Holding contradictory ideas inside one’s head is what most people do, for much of the time. It’s called “cognitive dissonance” or as George Orwell termed it, “doublethink.”
However, for a solidarity organization to do the same renders its task impossible. Sooner or later a choice has to be made.
Solidarity with the Palestinians, although it involves opposing many egregious abuses of human rights, is not at bottom a question of human rights. Just as apartheid in South Africa was not primarily about human rights but Black liberation from white minority rule, so too is the Palestinian question primarily about liberation from Zionism and a state of Jewish supremacy.
PSC climbdown
In 2022 I resigned, for the second time, from the organization I had helped found, the Palestine Solidarity Campaign, because it had adopted in March of that year a new constitution which eliminated its previous opposition to Zionism. If the truth be told, opposition to Zionism had long been abandoned by PSC. But by removing this from its constitution PSC made explicit what before had been implicit.
Prior to its March 2022 annual general meeting (when the PSC executive railroaded through the changes) the PSC’s old constitution had included an unambiguous clause stating that one of the group’s objectives was “opposition to racism, including … the apartheid and Zionist nature of the Israeli state.”

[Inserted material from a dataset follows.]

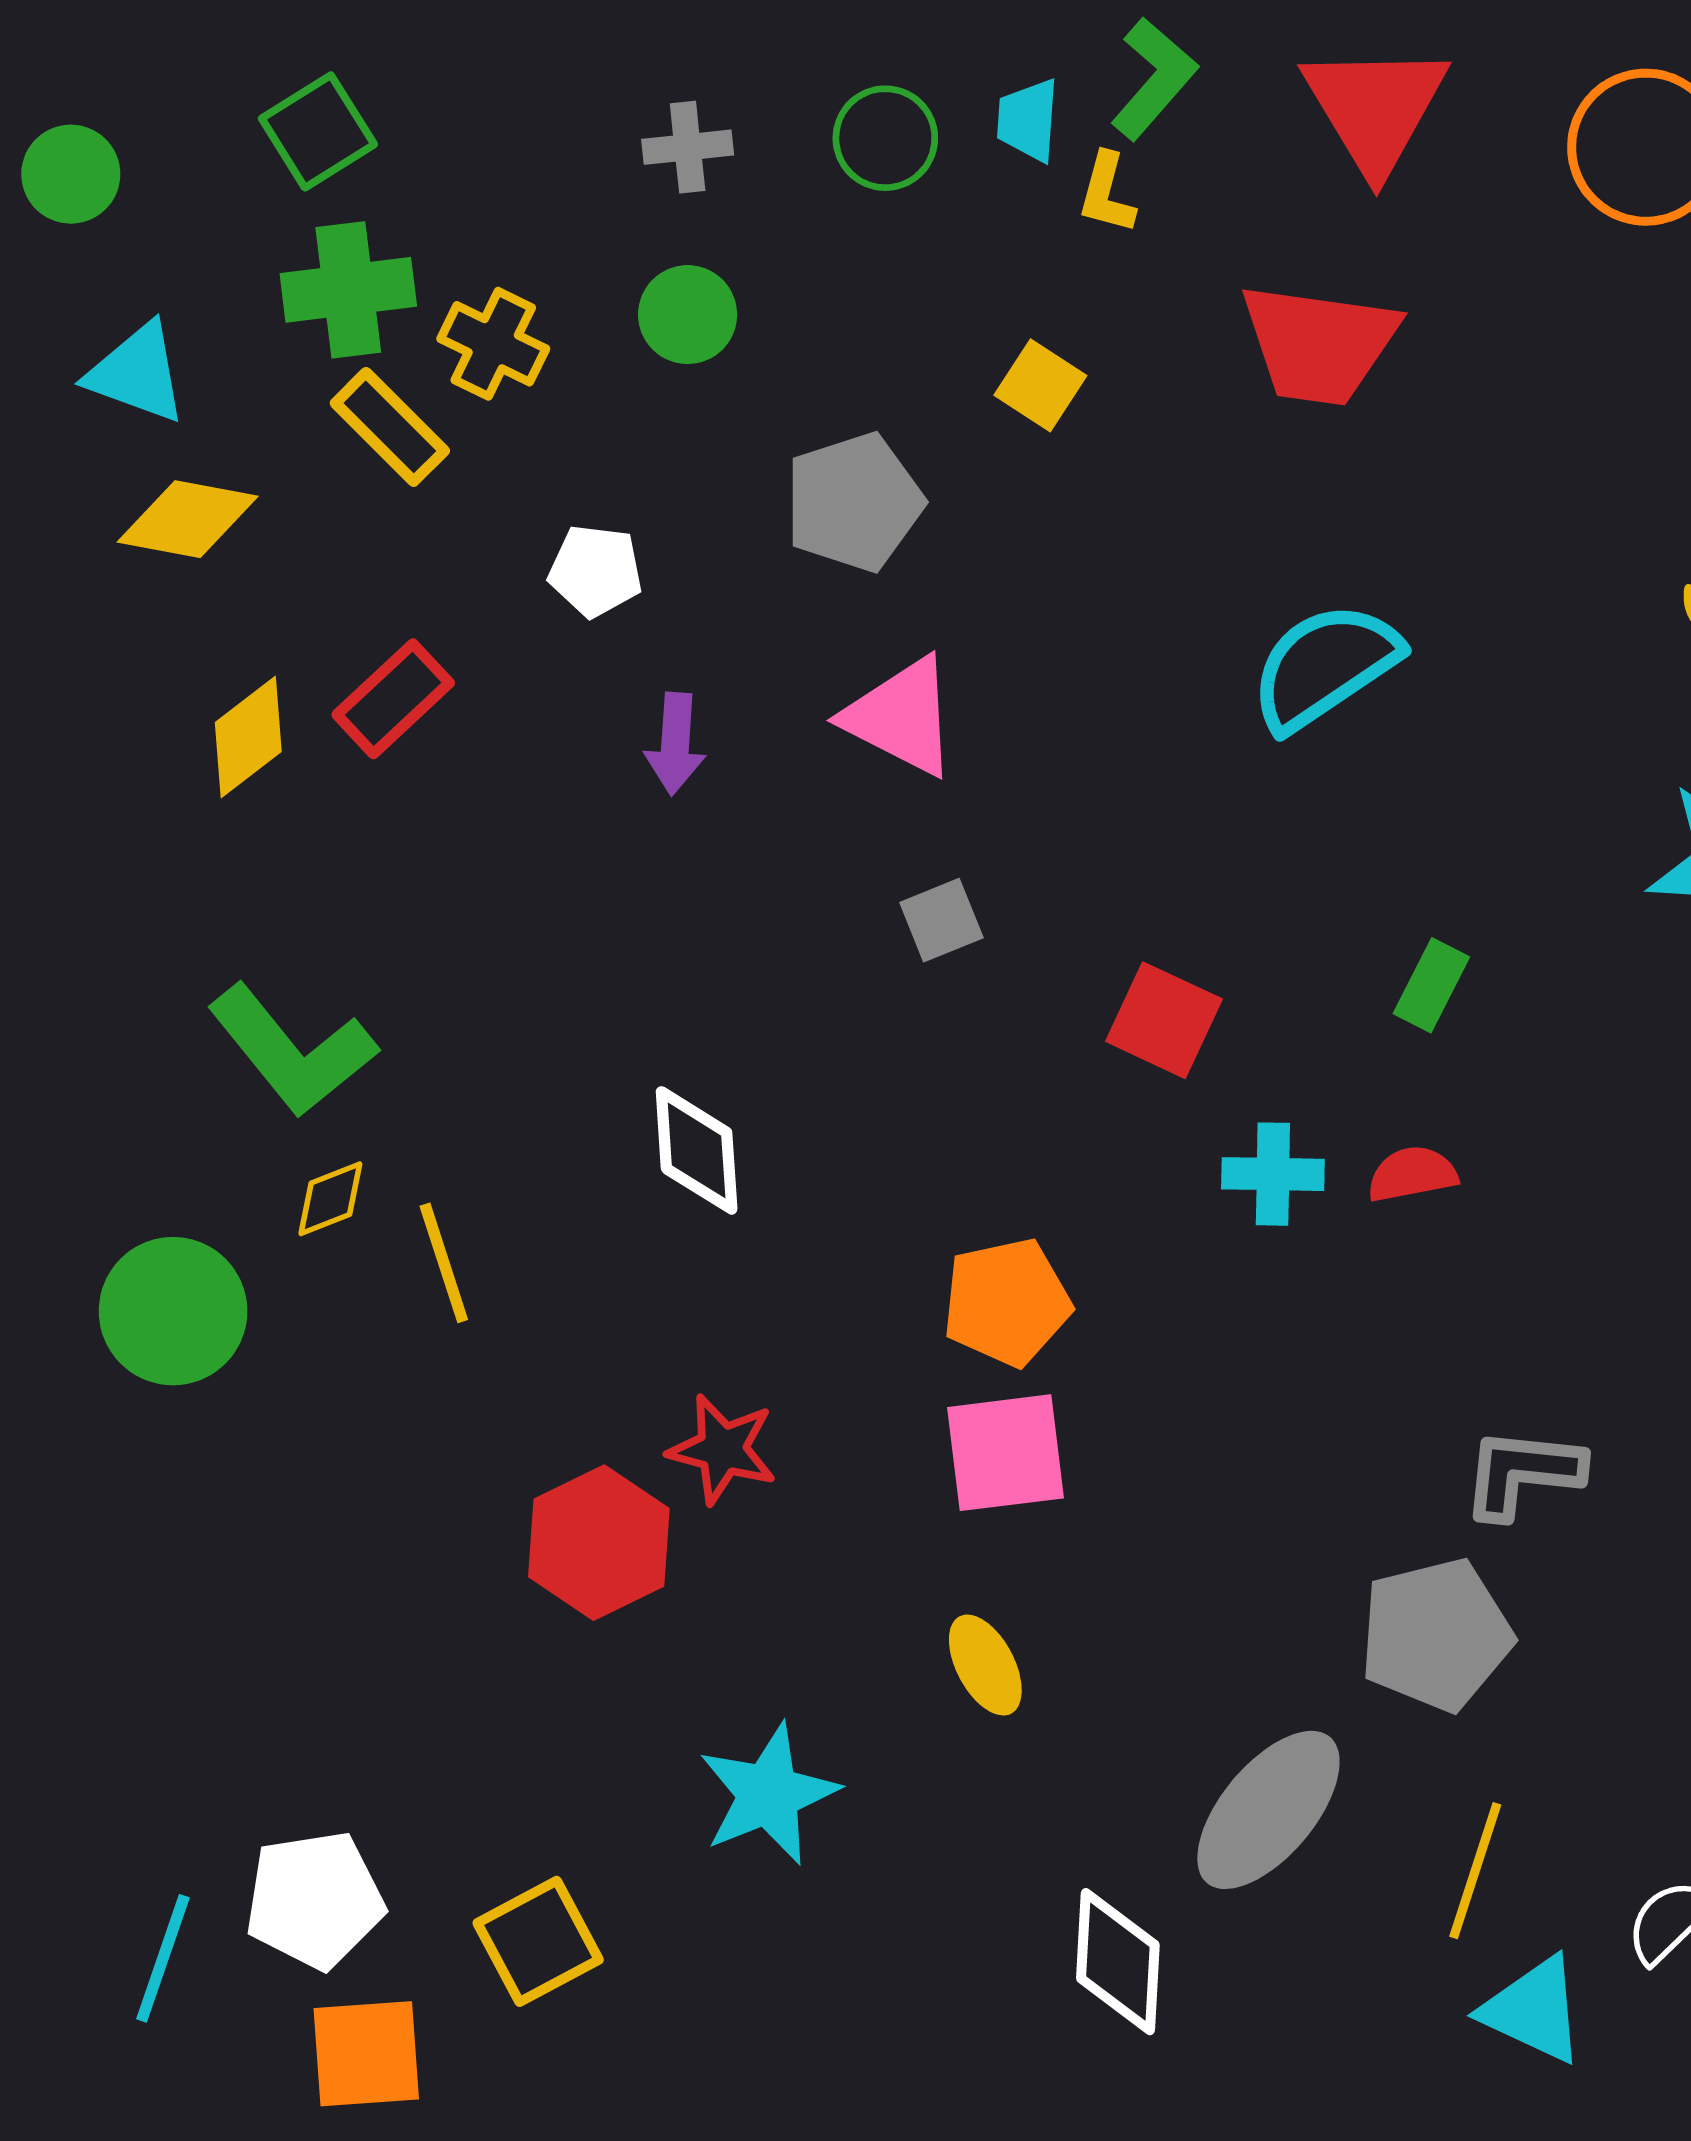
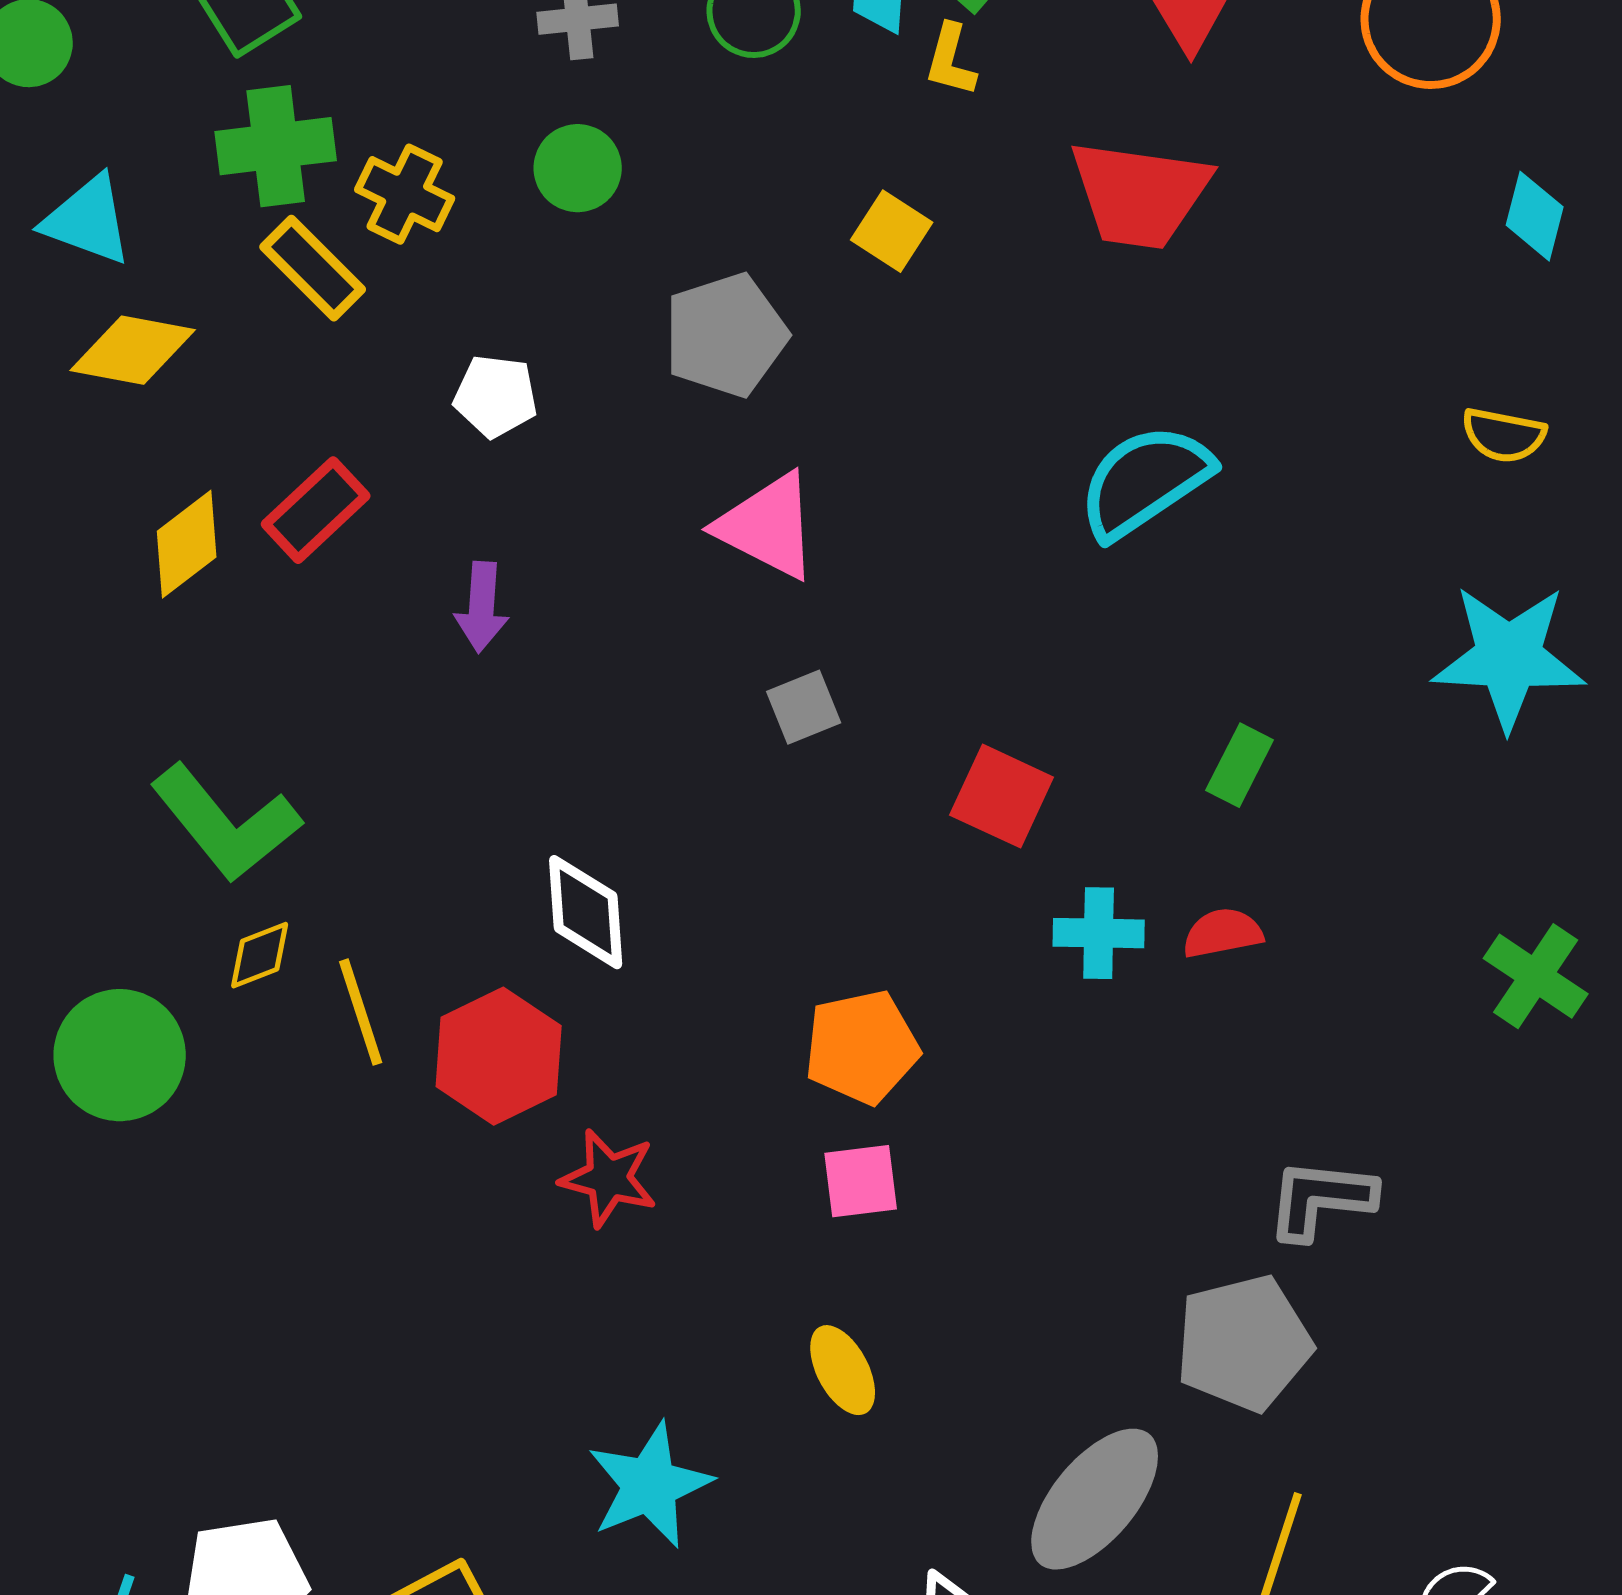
purple arrow: (675, 744) -> (482, 607), moved
pink square: (1006, 1453) -> (861, 1181), size x0.7
red hexagon: (599, 1543) -> (499, 1056), moved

The new constitution has watered this down significantly, stating only that Israel’s system of apartheid and settler colonialism is “motivated by Zionism,” without explaining PSC’s position on Zionism. The argument privately used by the PSC to “justify” this change was that Zionism means different things to different people.
Zionism is the racist creed and movement which led to the dispossession and expulsion of the Palestinians.
It was the failure of former Labour leader Jeremy Corbyn and much of the Labour left to combine support for the Palestinians with opposition to Zionism that was their Achilles’ heel. It was no surprise that the Jewish Labour Movement and its faithful poodle Jon Lansman wanted to abolish any mention of Zionism.
Their reasoning was that some people used the term “Zionist” when they really meant “Jew.” But it was the Zionists themselves who had deliberately sought to confuse the distinction in the minds of people.
Their other argument was that “Zionism” covered a multitude of sins – from left to right, obscuring the fact that all wings of Zionism agreed on establishing a Jewish state with a large majority of Jews.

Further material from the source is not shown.